José Joaquim dos Santos


José Joaquim dos Santos was a Portuguese music teacher and late Baroque-period composer who specialised in writing sacred music. He was listed by two authors as being among Portugal's "most outstanding eighteenth-century composers."
He was born in Senhor da Pedra near Óbidos to Manuel Gonçalves dos Santos and Vitória Luísa and entered Lisbon's Royal Patriarchal Music Seminary on 24 June 1754.
After graduating on 1 January 1763, Santos accepted an offer to remain on staff to teach solfège and was later appointed as professor of harmony, counterpoint and composition. He continued teaching there for the remainder of his life. From 1768, parallel to his work within the seminary, he was also engaged as a singer, organist, composer and conductor at the Royal Chapel.
Of his teaching skills, one of his students, André da Silva Gomes described Santos as "wise and experienced" then adding that his command of fugue writing was "outstanding … and singular", while Nancy Lee Harper in her survey of Portuguese keyboard music said he was "noted for his Figured Bass rules of accompaniment."
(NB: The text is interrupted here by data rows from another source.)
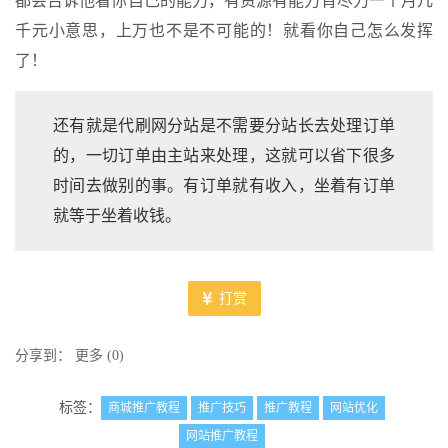
都会告诉他看你自己的能力，有资源有能力肯尽力一个月几
千元小意思，上万也不是不可能的！就看你自己怎么发挥
了！
还有就是代刷网分站是不需要分站长去处理订单
的，一切订单由主站来处理，这就可以省下很多
时间去做别的事。有订单就有收入，坐着有订单
就等于坐着收钱。
打赏
分享到：
更多
(
0
)
标签：
商城推广教程
推广技巧
推广教程
网站优化
网站推广教程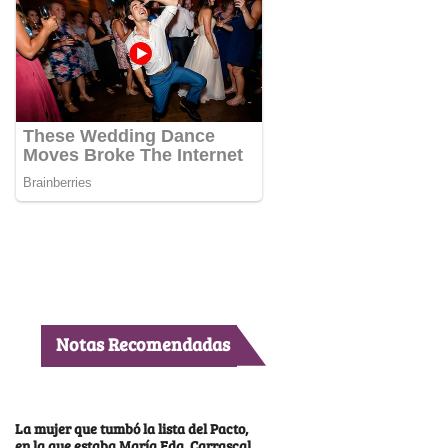
Notas Recomendadas
La mujer que tumbó la lista del Pacto,
en la que estaba María Fda. Carrascal,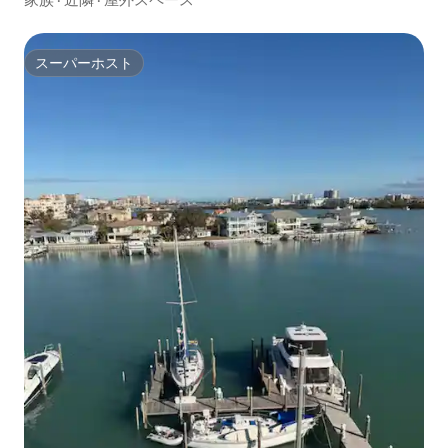
スーパーホスト
スーパーホスト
According to musicologist Robert Stevenson, Santos' own composition style was strongly influenced by Neapolitan opera composer Davide Perez who taught him at the seminary, and commenting about Santos' overall approach, Enrico Ruggieri says in his thesis, "He was renowned as master of the stile antico, however he composed music in concertato style as well." Looking specifically at Santos' 1792 setting of the Stabat Mater, Ruggieri noted that "the composition is built around the formal structure of a cantata sacra da camera that belongs to the style of the Neapolitan tradition of composers such as Alessandro Scarlatti or Giovanni Battista Pergolesi." What has been described by musicologist Ricardo Bernardes as "the well-known process of Italianization of musical practices begun in the reign of King João V" is clearly demonstrated here.
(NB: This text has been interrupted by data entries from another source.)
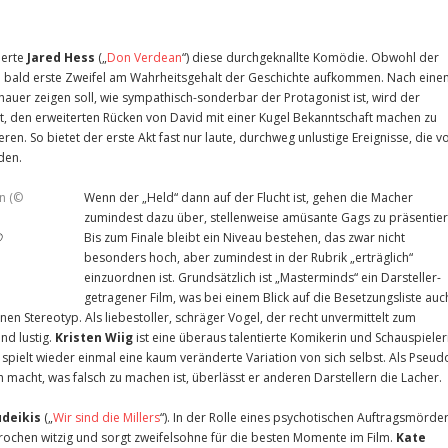
ierte
Jared Hess
(„
Don Verdean
“) diese durchgeknallte Komödie. Obwohl der
en bald erste Zweifel am Wahrheitsgehalt der Geschichte aufkommen. Nach ein
er zeigen soll, wie sympathisch-sonderbar der Protagonist ist, wird der
t, den erweiterten Rücken von David mit einer Kugel Bekanntschaft machen zu
eren. So bietet der erste Akt fast nur laute, durchweg unlustige Ereignisse, die v
den.
Wenn der „Held“ dann auf der Flucht ist, gehen die Macher
zumindest dazu über, stellenweise amüsante Gags zu präsentier
©
Bis zum Finale bleibt ein Niveau bestehen, das zwar nicht
besonders hoch, aber zumindest in der Rubrik „erträglich“
einzuordnen ist. Grundsätzlich ist „Masterminds“ ein Darsteller-
getragener Film, was bei einem Blick auf die Besetzungsliste auc
nen Stereotyp. Als liebestoller, schräger Vogel, der recht unvermittelt zum
und lustig.
Kristen Wiig
ist eine überaus talentierte Komikerin und Schauspieler
spielt wieder einmal eine kaum veränderte Variation von sich selbst. Als Pseud
 macht, was falsch zu machen ist, überlässt er anderen Darstellern die Lacher.
udeikis
(„
Wir sind die Millers
“). In der Rolle eines psychotischen Auftragsmörder
prochen witzig und sorgt zweifelsohne für die besten Momente im Film.
Kate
Apart from two secular eclogues which were performed respectively in 1786 and 1787 at the Lisbon Academy of Sciences for its celebrations of the Feast of the Immaculate Conception, the remainder of Santos' known works were written for liturgical use and performed in Portugal and Brazil. These include 5 settings of the Mass, 2 of the Te Deum, a Credo, a complete Vespers, 25 individual Psalms, 21 Anthems, Motets and Antiphons, 4 of the, 1 of Holy Week Matins and 1 of the Holy Week Responsories. The vocal forces vary from 4 to 8 voices plus soloists in some works, and always with accompaniment by organ, orchestra, organ and orchestra, or various smaller combinations of solo instruments.
The exact date and cause of Santos' death and the place of his burial are unknown.